A more comprehensive analysis of risk classification results reveals a significant trend: 70% of the top ten most threatening risks plaguing Ghasre Dasht quarry stem from internal sources. While external risks present greater challenges in identification and management, mining experts prioritize controlling internal risks due to their greater influence. Many of these top internal risks are human-made and labor-related, such as management risks, Schedule risks, planning risks, that leading to operational problems causing low productivity, low efficiency, more delays and safety hazards. The results resembles the results presented in regard to the previous studies in the field of risks assessment of dimensional stone quarries as reported in34,35, 38, 39, 41. Considering the importance of personnel's role in these risks, owners of Ghasre Dasht quarry can control and limit the resulting risks by employing an experienced and skilled team for management and technical positions.

Conclusions

The mining process as one of the hazardous fields of engineering requires additional consideration of risk assessment. Risk Breakdown Structure as one of the major stages of risk assessment is formed for dimension stone quarrying and divided into 17 main levels and 128 sublevels. In the next, the main risks of the Ghasre Dasht marble quarry are evaluated using the ‘VlseKriterijumska Optimizacija I Kompromisno Resenje’ (VIKOR) method considering 10 major parameters under a fuzzy environment. Finally, after analyzing 18 experts’ opinions and sorting the main risks, the economic, management, and schedule risks are presented as the most threatening risks of dimensional stone quarrying.
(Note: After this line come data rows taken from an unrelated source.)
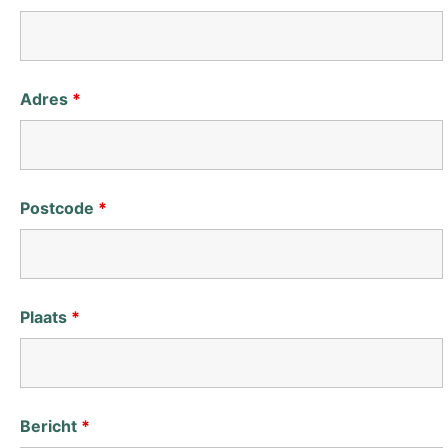
Adres
*
Postcode
*
Plaats
*
Bericht
*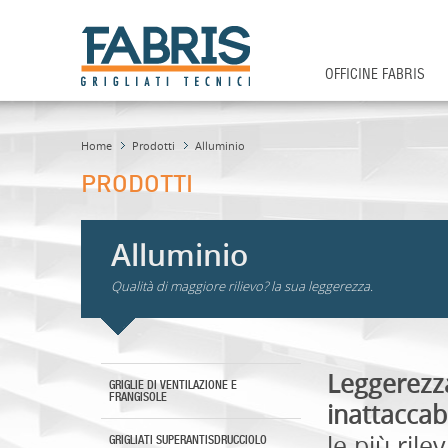
Cerca nel sito
OFFICINE FABRIS
Home
Prodotti
Alluminio
PRODOTTI
Alluminio
Qualità di maggiore rilievo? la sua leggerezza.
Leggerezz
GRIGLIE DI VENTILAZIONE E
FRANGISOLE
inattaccabi
le più rile
GRIGLIATI SUPERANTISDRUCCIOLO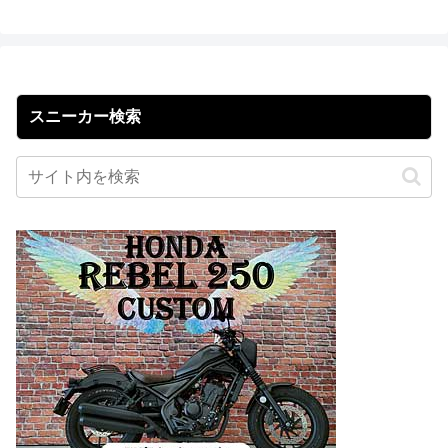
スニーカー検索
It should be noted that this research focuses on the initial steps of risk management, specifically the identification and qualitative analysis of risks associated with dimensional stone quarries, to uncover the most threatening risks. The next stages of the research will involve the quantitative analysis, management, and control of consequences, as well as the monitoring of risks associated with dimensional stone quarries. Additionally, the authors are currently developing the same procedure for identification, qualitative analysis, and ranking of risks of other types of mines, including coal mines, open-cast metallic mines, underground mines, and more.